Remy apreciava a Casa Chevalier, e me segredou que não se agradava nem um pouco de srta. Lilian. Segundo ele, a definição para srta. Lilian era viciada em fumo – um hábito realmente desagradável para uma mocinha de sua idade, veja só!—, dada a escândalos e pseudointelectual.

Arqueei a sobrancelha para Sienna, que apenas deu de ombros e abriu um sorriso maldoso.

— Em certos casos, é preferível o silêncio. Vou à vida boêmia, cara Adele, e não à casa de Lilian. Esta é somente um teto para dormir.

Durante as semanas ausentes, Thierry me ensinaria a assimilar os sons que sempre ouvi com as letras, as temidas letras. Nossa primeira aula na biblioteca fora cheia de expectativa. Se por um lado eu estava exultante com a ideia de minha independência literária, por outro encontrava-me apreensiva com a provável frustração de Thierry quanto à minha inabilidade. Afinal, esta era sua especialidade. A biblioteca era seu habitat natural, bem como o meu era a lavanderia.

Thierry abriu o caderno que me dera e rabiscou o alfabeto, uma letra maiúscula e outra minúscula ao seu lado. Me fitou com olhar cúmplice quando terminou e mostrou-o a mim.

— Sabe de alguma?

— Claro! — sorri, contente. — A. De Adele.

— A de Adele. E que letras compõem o nome Adele?

— A-D-E-L-E — apontei cada uma com o dedo conforme falava.

— Muito bem, então temos os sons de A, D, E, e L. Pode me dizer palavras que tenham esses sons?

— Hum... — pensei um pouco. — Demain¹. Ettore. Lilian.

Thierry franziu o nariz com a palavra. Me contentei com um risinho, que fez Thierry resmungar. Então observei o que fazia: ia anotando as palavras que eu lhe dizia. Fomos de Adele, baguette e Chevalier até xylophone, yeux e zoologique². O problema não eram as palavras pequenas, eram as expressões, simplificações e acentos, tais como s’il vous plaît e j’fais³. Thierry mostrava-se sempre paciente, e teorizava que, por eu já conhecer os sons que elas possuíam. Era mais fácil apenas identificar que palavras possuíam determinados sons.

Por fim, lemos a carta que a Irmã D’Mathieu enviara da Basílica de Saint Pierre. Meus olhos brilhavam como duas avelãs ao poder, finalmente, ao menos por poucos minutos, deixar de ser apenas a expectadora.

Minha queridíssima Adele,

Estes dias estive sonhando com quando eras apenas uma pequena bebê em nossos braços. Uma garotinha franzina, com olhinhos inteligentes e nariz arrebitado. Pensamos até que fosse uma princesa. Sempre será, para nós.

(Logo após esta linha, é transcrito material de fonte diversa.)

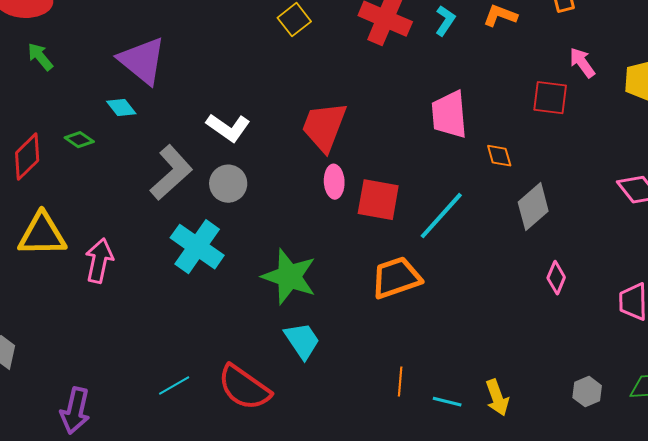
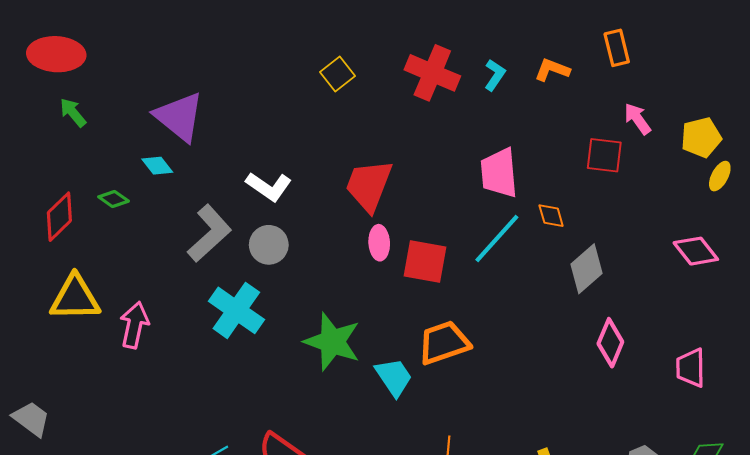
cyan line: (441, 216) -> (497, 239), moved
pink diamond: (556, 278) -> (610, 343), size x1.4
cyan trapezoid: (302, 341) -> (394, 377), moved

Como contei em nossa correspondência anterior, agora sou a Abadessa Josephine. Abadessa Josephine, consegue acreditar na admiração deste título, Adele? Está certo que não se mudam muitas coisas, entretanto para mim é uma pedra a mais em minha coroa celestial. Espero que possas visitar-me em breve, porquanto já me encontro velha e ainda me lembro de ti. As Irmãs, como sempre, mandam seu amor aqui de Avignon.

Já visitastes a Torre Eiffel? Aqui somos da opinião de que não durará tanto tempo. Imagine, umas vigas de metal para estragar a beleza de nossa Paris...

Ah, além de visitar a esta velha caduca, passou aqui na Basílica um senhor um tanto engraçado, com seus trinta anos, perguntando-nos se tínhamos conhecimento de alguém que mexesse com calor ou ferros de passar. Respondemos que entraríamos em contato contigo. Ele confirmou e saiu tão rápido quanto entrou. Dê-nos a resposta assim que possível.

Esperamos que gostes dos velhos-novos vestidos. Desculpamo-nos, como de praxe, pelas cores frias e escuras. Sabemos que, se pudesse, usaria tons mais vivos e coloridos. Um dia, Adele. Um dia. Sempre será nossa menininha.

Afetuosamente,

De todas suas madrinhas em Avignon.”

Funguei e enxuguei os olhos discretamente. Ah, saudade que doía e comprimia o peito... Thierry tratou-se de fechar a carta e entregá-la a mim. Fez menção de comentar algo, porém nossa breve primeira aula foi interrompida por Bertoli. Este caminhou até a mesa de centro e pigarreou.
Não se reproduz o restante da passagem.